> [What you should do]: Check every line of the entries for the string "resmon" and return the ones that contain it.

(Data items)
◆ ◆ ◆ ◆ ◆
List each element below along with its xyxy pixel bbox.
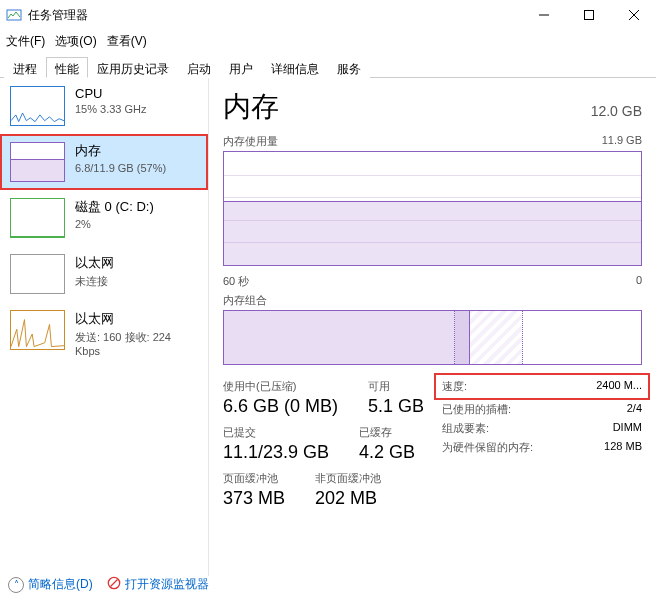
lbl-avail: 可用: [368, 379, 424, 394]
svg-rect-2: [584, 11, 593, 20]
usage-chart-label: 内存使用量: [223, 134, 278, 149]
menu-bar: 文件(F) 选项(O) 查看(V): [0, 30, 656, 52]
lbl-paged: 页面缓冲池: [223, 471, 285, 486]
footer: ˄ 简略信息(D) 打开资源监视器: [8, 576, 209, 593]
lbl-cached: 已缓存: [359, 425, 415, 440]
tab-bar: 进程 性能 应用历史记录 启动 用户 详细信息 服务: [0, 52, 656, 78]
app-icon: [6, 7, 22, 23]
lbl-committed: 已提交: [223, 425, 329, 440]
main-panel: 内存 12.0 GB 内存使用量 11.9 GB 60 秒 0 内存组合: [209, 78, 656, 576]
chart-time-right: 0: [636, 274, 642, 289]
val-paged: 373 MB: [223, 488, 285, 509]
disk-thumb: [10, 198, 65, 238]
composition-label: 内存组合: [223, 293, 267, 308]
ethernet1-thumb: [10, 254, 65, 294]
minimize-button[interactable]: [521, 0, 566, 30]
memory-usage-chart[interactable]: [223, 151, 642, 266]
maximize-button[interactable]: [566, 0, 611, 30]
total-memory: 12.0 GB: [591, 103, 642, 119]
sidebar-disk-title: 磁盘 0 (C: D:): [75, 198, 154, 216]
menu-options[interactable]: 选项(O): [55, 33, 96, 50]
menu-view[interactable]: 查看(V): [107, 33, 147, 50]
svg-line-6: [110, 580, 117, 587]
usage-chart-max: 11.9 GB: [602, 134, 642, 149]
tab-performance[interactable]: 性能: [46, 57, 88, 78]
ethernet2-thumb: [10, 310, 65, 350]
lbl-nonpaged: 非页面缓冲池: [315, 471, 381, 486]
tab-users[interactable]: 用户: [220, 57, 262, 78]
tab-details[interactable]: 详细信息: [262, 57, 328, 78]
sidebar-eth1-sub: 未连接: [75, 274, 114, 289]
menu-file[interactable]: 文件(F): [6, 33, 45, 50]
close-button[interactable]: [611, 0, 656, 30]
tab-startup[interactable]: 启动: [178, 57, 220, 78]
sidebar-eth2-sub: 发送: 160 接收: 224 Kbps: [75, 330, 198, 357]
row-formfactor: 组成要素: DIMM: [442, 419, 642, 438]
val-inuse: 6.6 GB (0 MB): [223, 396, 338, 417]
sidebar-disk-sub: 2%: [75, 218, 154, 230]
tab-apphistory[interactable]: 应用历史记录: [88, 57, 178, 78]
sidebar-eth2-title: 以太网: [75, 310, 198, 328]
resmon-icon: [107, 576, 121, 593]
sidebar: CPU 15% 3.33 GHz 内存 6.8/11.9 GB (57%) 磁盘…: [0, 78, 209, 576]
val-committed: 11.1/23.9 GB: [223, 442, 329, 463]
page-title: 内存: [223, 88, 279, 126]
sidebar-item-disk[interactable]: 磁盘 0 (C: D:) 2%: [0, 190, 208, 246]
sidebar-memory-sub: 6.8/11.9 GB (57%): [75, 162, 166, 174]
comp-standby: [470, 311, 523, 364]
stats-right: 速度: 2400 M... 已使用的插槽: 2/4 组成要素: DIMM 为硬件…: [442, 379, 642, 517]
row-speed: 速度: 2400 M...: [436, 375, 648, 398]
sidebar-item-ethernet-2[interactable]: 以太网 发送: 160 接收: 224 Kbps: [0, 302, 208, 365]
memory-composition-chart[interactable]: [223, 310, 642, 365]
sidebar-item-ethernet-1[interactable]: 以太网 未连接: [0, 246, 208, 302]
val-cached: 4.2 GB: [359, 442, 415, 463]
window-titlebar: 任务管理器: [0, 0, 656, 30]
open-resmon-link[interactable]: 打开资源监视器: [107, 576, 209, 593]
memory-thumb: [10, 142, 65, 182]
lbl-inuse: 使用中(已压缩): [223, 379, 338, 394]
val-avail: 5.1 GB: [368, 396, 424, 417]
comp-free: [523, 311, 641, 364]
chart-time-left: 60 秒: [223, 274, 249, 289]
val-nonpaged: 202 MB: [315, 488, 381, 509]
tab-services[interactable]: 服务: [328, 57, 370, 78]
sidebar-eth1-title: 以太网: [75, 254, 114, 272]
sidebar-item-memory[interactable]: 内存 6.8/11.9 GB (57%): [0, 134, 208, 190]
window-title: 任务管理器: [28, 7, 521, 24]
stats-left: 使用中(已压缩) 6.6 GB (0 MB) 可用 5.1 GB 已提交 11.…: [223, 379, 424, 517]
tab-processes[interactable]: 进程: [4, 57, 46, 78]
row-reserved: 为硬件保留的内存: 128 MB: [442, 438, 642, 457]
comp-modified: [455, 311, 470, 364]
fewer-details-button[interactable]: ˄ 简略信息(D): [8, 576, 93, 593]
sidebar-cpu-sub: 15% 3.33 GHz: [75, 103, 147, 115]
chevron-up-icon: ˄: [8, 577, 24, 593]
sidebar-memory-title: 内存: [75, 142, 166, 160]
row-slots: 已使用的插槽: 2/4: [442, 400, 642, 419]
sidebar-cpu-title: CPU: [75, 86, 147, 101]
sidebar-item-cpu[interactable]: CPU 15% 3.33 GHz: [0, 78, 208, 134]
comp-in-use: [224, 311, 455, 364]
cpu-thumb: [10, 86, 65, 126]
◆ ◆ ◆ ◆ ◆
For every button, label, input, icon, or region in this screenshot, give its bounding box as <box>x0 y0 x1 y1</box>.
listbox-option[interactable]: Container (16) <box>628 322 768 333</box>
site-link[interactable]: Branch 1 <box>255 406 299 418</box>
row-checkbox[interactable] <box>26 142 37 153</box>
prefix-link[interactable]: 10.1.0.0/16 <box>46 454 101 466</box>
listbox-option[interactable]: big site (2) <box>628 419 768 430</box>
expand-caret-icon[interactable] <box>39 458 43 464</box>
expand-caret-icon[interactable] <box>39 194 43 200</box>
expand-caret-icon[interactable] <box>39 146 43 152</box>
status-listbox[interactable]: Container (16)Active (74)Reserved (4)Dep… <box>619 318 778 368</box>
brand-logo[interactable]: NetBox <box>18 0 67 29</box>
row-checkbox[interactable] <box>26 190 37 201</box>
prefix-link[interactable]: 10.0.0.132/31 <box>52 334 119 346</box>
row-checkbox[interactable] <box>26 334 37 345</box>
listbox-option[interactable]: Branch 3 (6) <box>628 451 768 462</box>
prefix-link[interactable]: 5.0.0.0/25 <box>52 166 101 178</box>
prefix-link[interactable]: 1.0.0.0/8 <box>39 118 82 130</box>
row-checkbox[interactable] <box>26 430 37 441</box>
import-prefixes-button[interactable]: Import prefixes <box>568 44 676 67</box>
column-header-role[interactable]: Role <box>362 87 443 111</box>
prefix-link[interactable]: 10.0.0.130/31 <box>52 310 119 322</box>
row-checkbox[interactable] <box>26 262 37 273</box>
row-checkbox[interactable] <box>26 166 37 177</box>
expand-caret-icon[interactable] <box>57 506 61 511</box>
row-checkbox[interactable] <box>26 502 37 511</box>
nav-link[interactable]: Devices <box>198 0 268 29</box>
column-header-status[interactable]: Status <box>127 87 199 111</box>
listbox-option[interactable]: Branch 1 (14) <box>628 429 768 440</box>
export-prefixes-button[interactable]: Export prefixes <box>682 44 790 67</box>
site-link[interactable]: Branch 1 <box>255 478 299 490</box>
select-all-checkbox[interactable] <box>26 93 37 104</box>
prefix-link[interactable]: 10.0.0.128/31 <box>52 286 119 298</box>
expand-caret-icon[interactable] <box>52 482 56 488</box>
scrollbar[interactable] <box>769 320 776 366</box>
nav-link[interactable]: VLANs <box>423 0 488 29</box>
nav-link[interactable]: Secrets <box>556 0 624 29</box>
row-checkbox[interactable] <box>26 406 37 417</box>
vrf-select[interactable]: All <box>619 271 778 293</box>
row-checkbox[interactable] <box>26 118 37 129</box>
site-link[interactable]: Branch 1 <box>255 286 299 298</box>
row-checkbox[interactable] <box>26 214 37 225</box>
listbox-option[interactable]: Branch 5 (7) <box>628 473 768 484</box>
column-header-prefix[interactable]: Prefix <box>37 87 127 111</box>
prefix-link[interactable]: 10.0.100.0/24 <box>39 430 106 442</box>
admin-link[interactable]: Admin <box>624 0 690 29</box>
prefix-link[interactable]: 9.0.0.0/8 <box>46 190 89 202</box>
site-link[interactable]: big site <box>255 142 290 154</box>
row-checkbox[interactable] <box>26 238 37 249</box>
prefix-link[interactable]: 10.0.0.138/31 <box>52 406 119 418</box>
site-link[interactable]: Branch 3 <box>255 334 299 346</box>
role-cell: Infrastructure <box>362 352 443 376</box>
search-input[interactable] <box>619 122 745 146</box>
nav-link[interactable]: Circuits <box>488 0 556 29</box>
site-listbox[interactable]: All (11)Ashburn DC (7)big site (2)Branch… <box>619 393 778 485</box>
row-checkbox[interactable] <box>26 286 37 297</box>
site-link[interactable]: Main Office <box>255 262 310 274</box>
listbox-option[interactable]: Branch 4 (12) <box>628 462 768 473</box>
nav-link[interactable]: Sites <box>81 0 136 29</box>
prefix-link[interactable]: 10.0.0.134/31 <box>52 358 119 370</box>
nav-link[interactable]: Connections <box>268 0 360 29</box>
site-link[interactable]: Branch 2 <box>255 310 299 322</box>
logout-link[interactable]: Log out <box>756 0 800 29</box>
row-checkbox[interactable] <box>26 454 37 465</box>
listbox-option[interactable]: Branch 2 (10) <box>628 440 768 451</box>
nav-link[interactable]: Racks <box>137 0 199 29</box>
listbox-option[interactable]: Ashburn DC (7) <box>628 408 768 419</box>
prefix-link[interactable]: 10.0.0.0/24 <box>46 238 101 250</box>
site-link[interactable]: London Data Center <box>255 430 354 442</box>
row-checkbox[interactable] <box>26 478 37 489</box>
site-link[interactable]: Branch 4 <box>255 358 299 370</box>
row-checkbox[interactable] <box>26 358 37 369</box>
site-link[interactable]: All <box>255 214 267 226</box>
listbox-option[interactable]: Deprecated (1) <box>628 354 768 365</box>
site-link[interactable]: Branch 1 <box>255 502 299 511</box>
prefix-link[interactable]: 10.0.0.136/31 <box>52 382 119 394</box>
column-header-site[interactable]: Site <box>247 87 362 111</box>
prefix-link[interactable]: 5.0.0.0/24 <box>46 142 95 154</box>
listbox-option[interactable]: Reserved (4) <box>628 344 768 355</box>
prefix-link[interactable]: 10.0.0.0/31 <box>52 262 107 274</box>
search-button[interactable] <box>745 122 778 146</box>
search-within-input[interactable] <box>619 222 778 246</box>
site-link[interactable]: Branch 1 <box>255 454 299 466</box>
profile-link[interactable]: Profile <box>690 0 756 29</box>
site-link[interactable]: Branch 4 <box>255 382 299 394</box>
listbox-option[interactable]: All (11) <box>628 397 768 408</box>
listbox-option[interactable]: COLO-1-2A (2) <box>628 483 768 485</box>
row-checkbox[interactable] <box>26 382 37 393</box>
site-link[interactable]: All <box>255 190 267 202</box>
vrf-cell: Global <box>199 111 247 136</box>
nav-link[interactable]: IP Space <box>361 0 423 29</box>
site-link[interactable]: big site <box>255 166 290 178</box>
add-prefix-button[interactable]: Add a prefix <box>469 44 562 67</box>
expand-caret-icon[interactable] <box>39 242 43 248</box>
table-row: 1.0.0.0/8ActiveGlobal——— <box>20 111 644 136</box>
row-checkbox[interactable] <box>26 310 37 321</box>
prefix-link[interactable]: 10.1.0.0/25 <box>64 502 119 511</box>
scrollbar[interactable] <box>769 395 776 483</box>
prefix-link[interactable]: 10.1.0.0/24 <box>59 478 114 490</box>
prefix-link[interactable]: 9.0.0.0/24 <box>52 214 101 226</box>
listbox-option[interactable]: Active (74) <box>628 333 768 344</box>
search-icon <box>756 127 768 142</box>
◆ ◆ ◆ ◆ ◆
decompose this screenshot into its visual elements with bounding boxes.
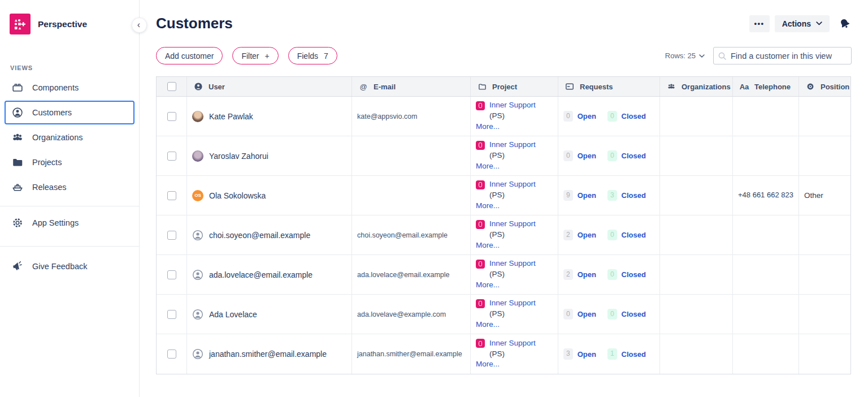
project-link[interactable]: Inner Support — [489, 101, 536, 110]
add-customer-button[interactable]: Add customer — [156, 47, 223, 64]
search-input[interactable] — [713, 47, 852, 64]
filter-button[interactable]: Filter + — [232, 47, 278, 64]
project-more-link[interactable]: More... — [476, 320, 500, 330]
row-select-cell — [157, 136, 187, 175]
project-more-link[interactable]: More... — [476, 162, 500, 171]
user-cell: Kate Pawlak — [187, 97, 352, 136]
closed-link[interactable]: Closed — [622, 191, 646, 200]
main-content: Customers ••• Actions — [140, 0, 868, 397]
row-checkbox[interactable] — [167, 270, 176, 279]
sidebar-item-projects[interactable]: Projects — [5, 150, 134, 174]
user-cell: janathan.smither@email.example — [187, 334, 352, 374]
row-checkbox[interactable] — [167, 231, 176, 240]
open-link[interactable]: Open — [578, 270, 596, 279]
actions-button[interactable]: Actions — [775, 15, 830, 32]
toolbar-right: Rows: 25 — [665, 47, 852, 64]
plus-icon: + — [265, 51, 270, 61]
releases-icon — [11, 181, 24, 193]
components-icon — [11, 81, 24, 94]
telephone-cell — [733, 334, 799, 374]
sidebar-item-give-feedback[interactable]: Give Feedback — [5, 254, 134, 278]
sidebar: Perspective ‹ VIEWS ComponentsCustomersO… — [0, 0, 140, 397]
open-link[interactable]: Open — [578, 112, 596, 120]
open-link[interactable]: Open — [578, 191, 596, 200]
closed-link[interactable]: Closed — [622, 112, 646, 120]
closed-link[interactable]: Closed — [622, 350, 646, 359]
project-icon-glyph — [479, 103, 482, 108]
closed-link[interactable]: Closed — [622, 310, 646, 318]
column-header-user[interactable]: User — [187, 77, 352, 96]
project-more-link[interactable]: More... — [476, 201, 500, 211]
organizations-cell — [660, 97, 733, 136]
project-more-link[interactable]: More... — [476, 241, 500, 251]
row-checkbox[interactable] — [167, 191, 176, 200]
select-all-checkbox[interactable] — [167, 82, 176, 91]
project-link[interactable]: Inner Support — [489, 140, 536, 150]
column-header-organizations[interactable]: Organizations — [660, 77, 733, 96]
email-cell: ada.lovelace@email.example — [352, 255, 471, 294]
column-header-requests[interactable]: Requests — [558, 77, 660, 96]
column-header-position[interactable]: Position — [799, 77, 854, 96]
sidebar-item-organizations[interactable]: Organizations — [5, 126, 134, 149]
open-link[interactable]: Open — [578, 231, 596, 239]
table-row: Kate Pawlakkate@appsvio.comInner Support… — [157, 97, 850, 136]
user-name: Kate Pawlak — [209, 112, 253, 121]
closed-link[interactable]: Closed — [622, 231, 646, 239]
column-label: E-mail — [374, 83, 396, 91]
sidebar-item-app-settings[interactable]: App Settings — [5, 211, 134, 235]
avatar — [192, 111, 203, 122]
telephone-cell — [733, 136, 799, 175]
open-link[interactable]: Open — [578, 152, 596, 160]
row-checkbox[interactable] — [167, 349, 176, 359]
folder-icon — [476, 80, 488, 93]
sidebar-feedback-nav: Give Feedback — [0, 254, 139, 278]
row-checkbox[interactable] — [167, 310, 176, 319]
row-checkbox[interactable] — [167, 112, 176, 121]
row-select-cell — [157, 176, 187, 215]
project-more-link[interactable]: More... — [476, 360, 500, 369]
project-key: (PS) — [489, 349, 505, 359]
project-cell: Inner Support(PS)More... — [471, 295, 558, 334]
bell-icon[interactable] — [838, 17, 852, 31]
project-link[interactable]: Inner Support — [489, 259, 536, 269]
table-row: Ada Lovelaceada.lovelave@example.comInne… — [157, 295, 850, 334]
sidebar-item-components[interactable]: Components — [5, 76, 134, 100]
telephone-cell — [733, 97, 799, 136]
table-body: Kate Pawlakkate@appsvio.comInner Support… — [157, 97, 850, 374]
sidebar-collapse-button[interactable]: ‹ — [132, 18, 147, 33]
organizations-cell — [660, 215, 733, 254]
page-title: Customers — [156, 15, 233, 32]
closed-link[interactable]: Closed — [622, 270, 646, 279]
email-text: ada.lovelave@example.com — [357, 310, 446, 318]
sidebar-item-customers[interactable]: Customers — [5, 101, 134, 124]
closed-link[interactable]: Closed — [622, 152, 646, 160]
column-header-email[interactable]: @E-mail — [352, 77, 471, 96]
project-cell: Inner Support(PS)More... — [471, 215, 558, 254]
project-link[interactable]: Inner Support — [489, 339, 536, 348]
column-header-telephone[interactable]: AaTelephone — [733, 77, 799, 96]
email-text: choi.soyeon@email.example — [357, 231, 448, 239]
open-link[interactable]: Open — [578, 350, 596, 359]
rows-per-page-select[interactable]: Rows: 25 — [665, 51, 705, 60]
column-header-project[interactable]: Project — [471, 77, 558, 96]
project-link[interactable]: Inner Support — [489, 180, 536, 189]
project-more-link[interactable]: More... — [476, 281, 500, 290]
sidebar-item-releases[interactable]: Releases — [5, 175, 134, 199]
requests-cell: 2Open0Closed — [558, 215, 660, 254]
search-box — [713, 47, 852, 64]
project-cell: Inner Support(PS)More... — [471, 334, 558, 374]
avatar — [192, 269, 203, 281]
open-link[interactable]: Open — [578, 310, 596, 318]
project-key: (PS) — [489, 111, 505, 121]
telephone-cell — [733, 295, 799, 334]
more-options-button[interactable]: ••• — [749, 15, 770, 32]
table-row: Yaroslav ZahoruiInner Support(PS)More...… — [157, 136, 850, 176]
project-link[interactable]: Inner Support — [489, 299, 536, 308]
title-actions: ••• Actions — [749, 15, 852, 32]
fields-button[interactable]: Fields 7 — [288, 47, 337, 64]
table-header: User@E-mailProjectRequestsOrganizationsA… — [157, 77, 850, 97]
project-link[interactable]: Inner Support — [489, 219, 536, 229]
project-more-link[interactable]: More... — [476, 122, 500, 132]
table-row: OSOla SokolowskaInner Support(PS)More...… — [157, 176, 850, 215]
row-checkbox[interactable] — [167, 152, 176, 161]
◆ ◆ ◆ ◆ ◆
> [Response to this exercise]:
resmon-icon: [107, 576, 121, 593]
open-resmon-link[interactable]: 打开资源监视器: [107, 576, 209, 593]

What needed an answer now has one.